Ok nuff said, thats my two cents worth.


----------



## LEN (Jun 30, 2009)

Re: FLY's, FLY's, FLY's, FLY's and more FLY's

Fish are not meat, they are cold and not fuzzy so you can eat fish its not meat. Same with some birds if they are ugly you can eat it. Quit looking at me like that.

LEN


----------



## brodavid (Jun 30, 2009)

Re: FLY's, FLY's, FLY's, FLY's and more FLY's

Where is my FLY Swatter?


----------



## cwishert (Jul 1, 2009)

Re: FLY's, FLY's, FLY's, FLY's and more FLY's

It is my understanding that technically vegetarians do not eat any type of flesh.  This means no fish, no birds, no snakes etc. also to my understanding they don't drink milk or eat cheese or ice cream or any other dairy product as it comes from an animal.  I guess they wouldn't eat the flies either :clown:   But again, my statement above was not to start a debate on food groups, only to make the statement that flies are nasty!!!!!!!!!!!!   :laugh:  :clown:  :bleh:
Evidently Wandalust did not come back to see where her comment went


----------



## buftflair (Jul 1, 2009)

Re: FLY's, FLY's, FLY's, FLY's and more FLY's

All this talk has gotten me hungry, could someone pass me a burger and the flys, oops, I mean the frys.


----------



## Guest (Jul 1, 2009)

Re: FLY's, FLY's, FLY's, FLY's and more FLY's

:laugh:  :laugh:  :laugh:  :laugh:


----------



## WandaLust (Jul 5, 2009)

Re: FLY's, FLY's, FLY's, FLY's and more FLY's





> H2H1 - 6/19/2009  6:28 PM  Len I treat them like I do snakes, the only good one is a dead one!!!!. :bleh:  :bleh:





I can't believe you posted this in this day and age.  :angry: Snakes are a necessary part of nature, helping to keep down the rodent population. Not just the rodents but also wild turkeys, bob whites, frogs and toads from overpopulating areas. Small snakes will feed on insects, slugs and bugs that damage food crops. If snakes bother you, perhaps you can try avoiding areas where you know they are. And no, I don't belong to PETA nor an I a vegetarian.


----------



## TexasClodhopper (Jul 5, 2009)

Re: FLY's, FLY's, FLY's, FLY's and more FLY's

Even down here in Texas we tend to jump really high over a snake if we happen on one. That's only if we're in the snake's territory. If it gets in and around our territory, all bets are off.

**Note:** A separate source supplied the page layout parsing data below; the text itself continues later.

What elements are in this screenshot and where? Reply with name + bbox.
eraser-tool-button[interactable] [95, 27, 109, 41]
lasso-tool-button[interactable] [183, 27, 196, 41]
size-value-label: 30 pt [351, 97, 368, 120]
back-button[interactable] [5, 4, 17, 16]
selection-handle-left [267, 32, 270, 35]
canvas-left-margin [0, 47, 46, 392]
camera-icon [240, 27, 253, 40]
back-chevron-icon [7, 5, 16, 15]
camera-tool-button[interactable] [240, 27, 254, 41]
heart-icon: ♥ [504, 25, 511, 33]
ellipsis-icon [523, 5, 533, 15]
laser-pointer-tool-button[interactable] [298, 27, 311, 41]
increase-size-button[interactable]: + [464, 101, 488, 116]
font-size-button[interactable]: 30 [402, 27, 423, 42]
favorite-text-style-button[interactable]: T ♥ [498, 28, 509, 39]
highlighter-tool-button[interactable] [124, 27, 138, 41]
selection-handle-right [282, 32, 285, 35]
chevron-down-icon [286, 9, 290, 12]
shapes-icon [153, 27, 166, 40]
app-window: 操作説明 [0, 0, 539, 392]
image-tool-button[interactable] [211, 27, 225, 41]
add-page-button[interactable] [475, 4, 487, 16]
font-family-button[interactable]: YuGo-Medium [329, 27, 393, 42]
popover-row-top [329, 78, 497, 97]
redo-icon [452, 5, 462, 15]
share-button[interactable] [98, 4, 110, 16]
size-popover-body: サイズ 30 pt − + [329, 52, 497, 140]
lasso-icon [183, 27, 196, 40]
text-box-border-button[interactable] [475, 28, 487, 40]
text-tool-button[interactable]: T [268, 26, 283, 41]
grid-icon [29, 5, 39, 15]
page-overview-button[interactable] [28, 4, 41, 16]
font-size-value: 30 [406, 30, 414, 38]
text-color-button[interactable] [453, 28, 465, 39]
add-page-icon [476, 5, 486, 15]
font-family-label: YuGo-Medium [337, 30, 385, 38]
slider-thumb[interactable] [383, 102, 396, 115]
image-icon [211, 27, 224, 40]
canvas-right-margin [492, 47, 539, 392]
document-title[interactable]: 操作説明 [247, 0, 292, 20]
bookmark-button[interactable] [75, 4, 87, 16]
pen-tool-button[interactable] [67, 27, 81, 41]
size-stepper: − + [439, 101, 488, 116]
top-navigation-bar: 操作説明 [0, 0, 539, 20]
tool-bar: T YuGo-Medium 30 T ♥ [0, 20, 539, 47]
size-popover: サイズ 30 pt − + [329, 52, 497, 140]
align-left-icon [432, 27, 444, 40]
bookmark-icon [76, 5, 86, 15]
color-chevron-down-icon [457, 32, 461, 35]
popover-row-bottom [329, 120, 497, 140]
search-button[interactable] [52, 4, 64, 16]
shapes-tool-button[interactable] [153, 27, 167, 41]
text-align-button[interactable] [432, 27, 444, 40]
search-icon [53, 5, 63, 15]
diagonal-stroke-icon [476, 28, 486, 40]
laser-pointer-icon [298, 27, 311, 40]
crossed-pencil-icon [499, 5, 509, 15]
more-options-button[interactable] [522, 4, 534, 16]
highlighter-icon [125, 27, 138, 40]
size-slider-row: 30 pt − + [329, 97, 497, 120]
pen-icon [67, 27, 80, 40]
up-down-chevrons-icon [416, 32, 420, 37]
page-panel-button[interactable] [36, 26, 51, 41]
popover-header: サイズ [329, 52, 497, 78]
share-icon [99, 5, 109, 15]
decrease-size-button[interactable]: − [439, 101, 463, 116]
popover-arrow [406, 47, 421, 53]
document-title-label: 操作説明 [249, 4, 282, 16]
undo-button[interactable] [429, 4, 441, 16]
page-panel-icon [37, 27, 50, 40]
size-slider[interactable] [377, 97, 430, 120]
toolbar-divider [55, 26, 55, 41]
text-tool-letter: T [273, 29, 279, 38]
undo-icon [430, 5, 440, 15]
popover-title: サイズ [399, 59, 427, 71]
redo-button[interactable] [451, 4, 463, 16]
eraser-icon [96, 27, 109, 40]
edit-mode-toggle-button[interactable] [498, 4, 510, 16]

But, flys are flys no matter where they are.

Still, I wish that reporter was interviewing a big old fly and 'O' flew up and around the fly. Whack!  :clown:


----------



## LEN (Jul 5, 2009)

Re: FLY's, FLY's, FLY's, FLY's and more FLY's

Where did the snakes come from, they do taste like chicken when fried. Ah, if your in the SW during anything but winter you are where the snakes are. And what is, this day and age, yesterday, today and tomorrow same-o same-o, got to do with it, anytime a snake is in my territory it better be ware. That goes for mice, rats, packrats, and thieves.

LEN


----------



## WandaLust (Jul 6, 2009)

Re: FLY's, FLY's, FLY's, FLY's and more FLY's





> utmtman - 6/30/2009  4:04 PM  I think someone needs to go back and get reeducated since recently a news report stated that many of those so called vegetarians die younger than meat eaters and also get more illnesses because meat is a necessity of life.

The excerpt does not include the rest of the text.